Task brief: Work out how many lines of the listing below contain the word "screenshot". Respond with that number only.

Extracted records:
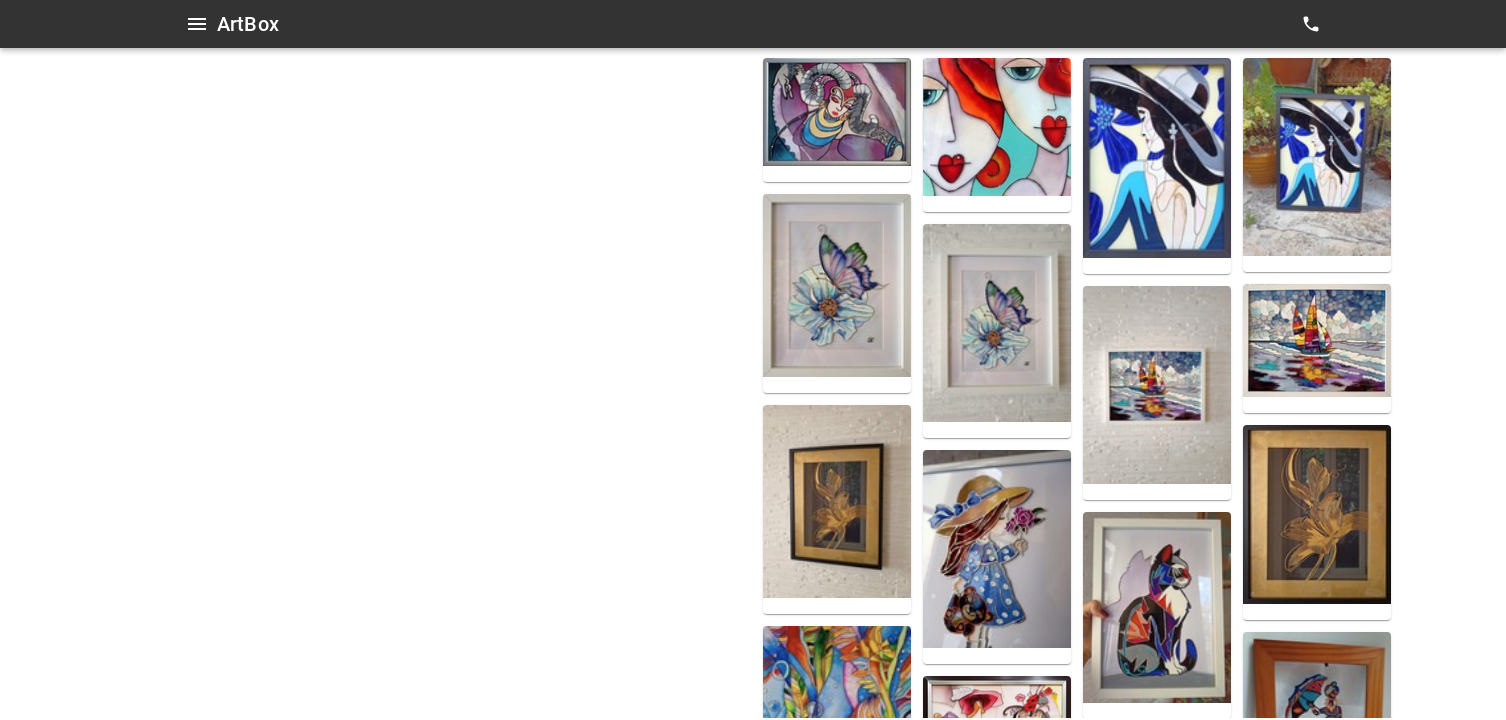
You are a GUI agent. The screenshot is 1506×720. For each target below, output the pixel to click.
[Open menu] (197, 24)
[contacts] (1311, 24)
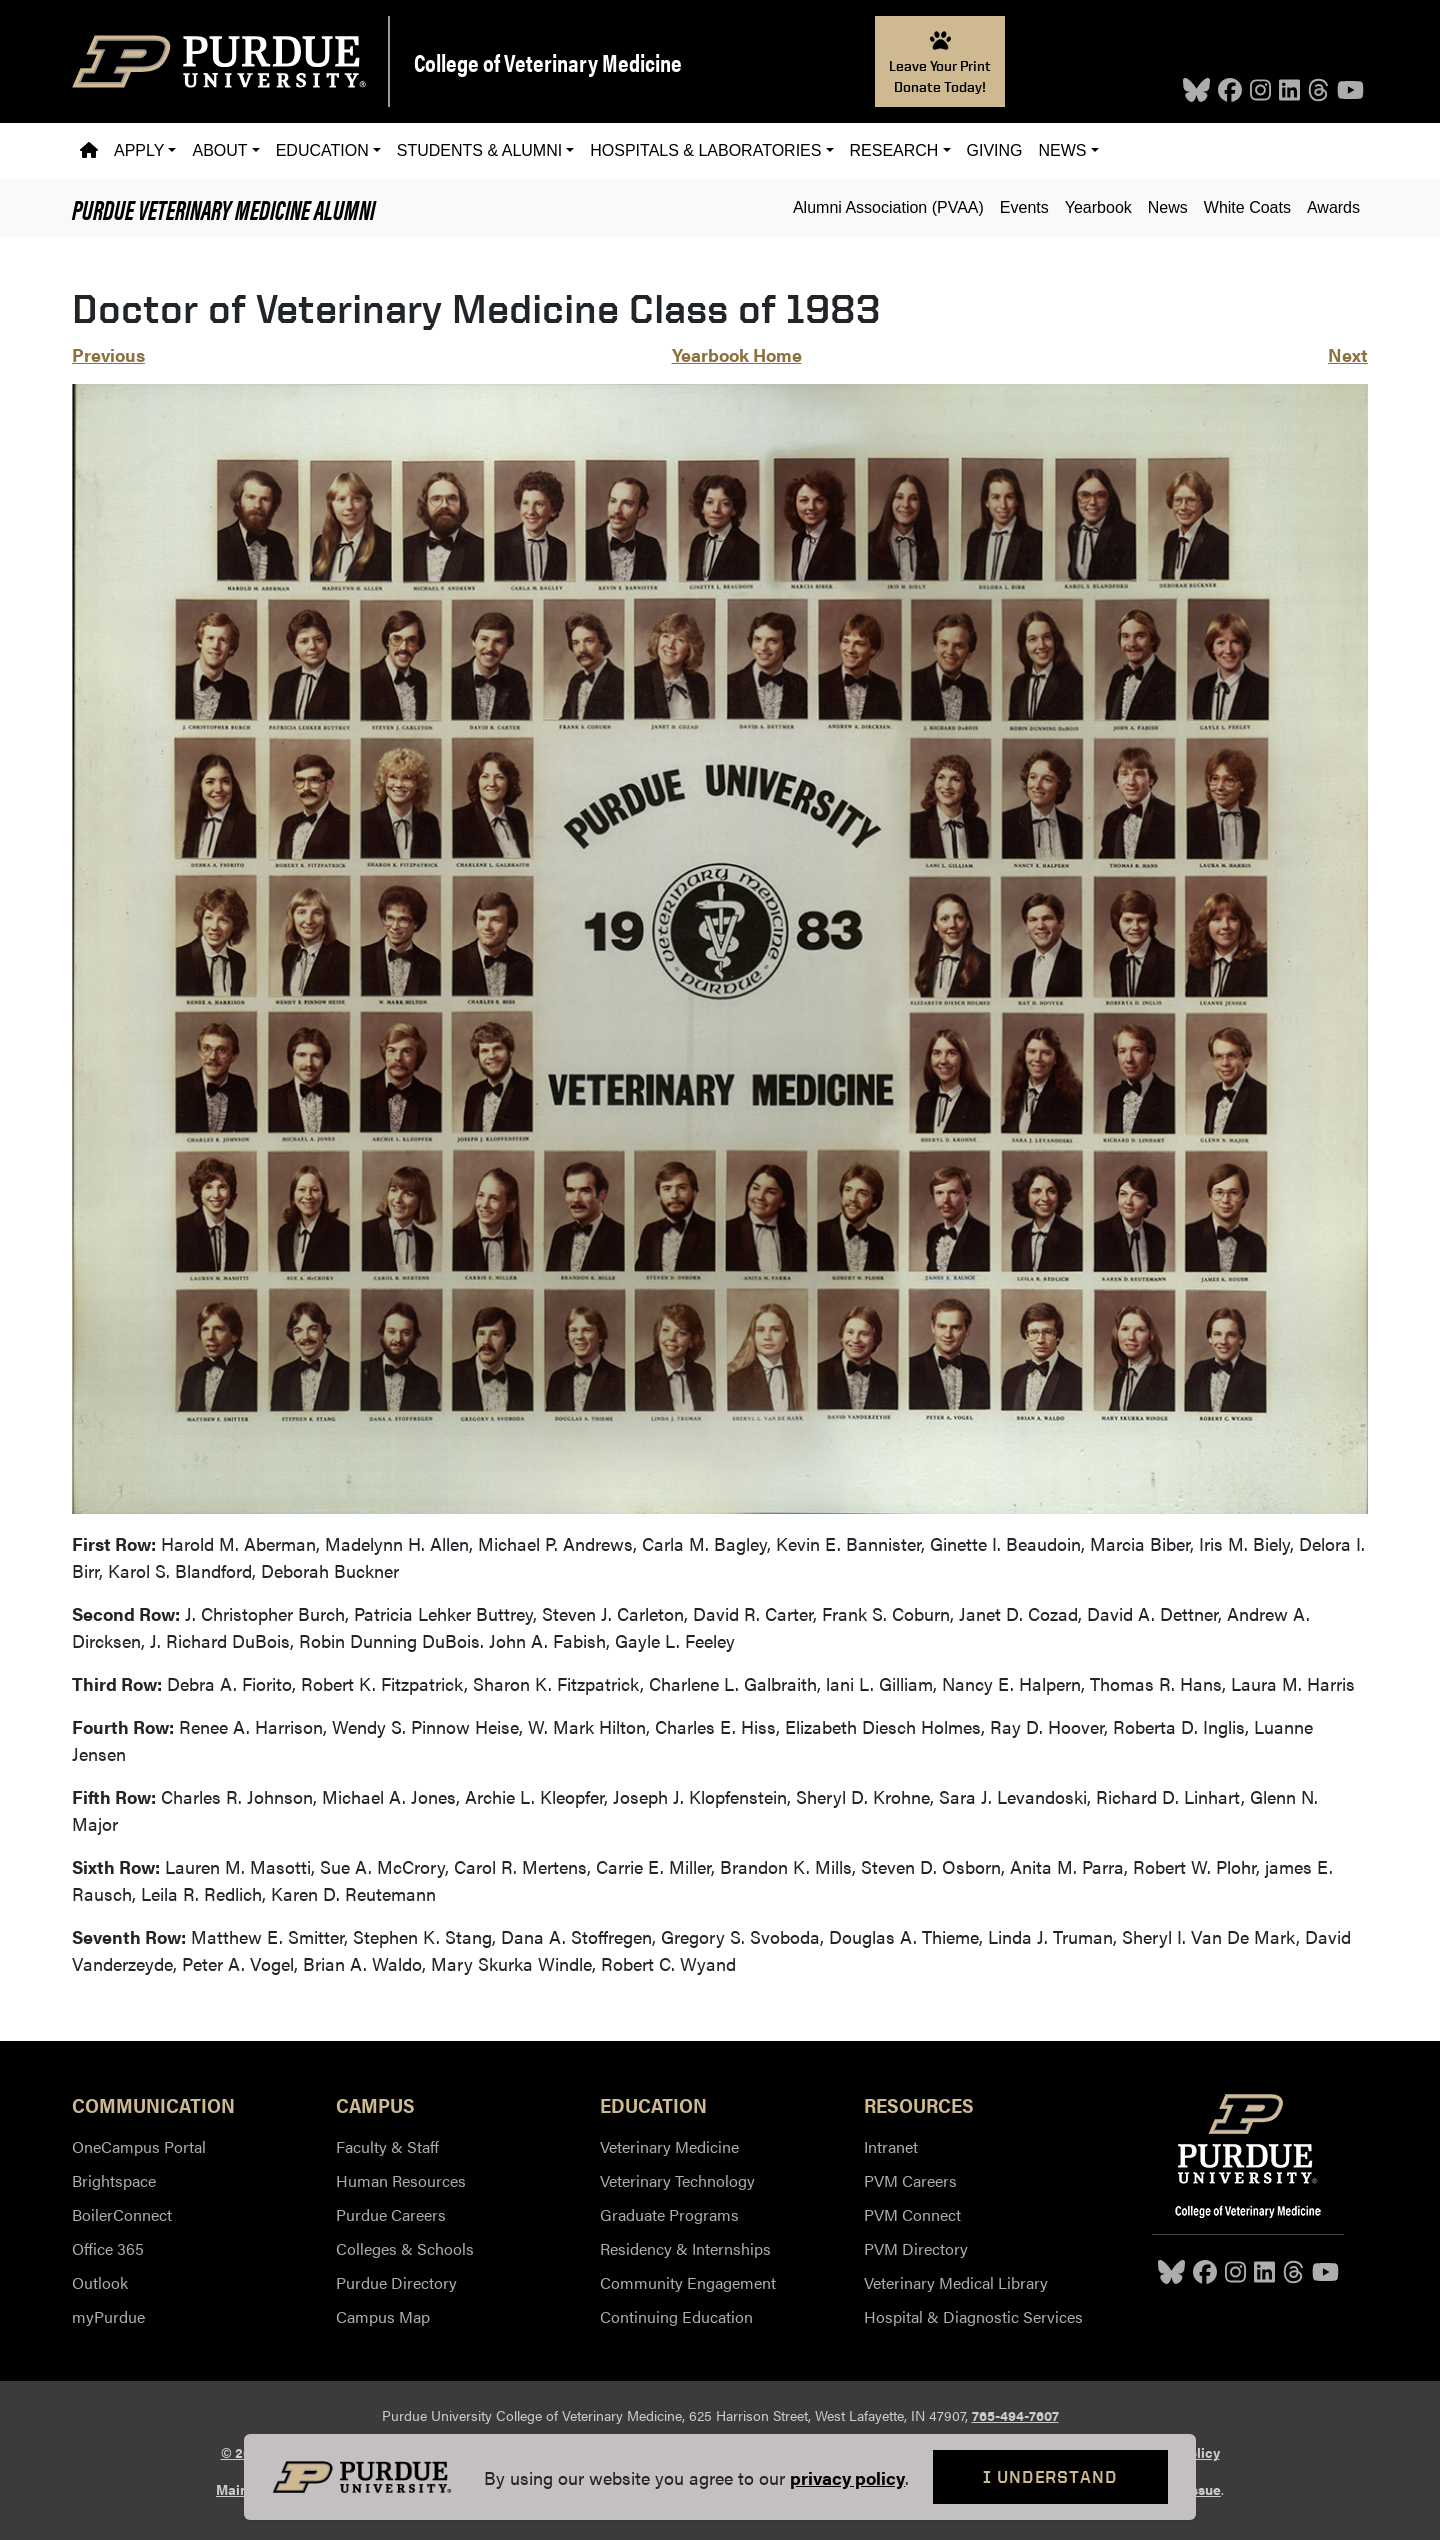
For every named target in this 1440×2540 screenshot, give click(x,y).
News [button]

Task solution: 2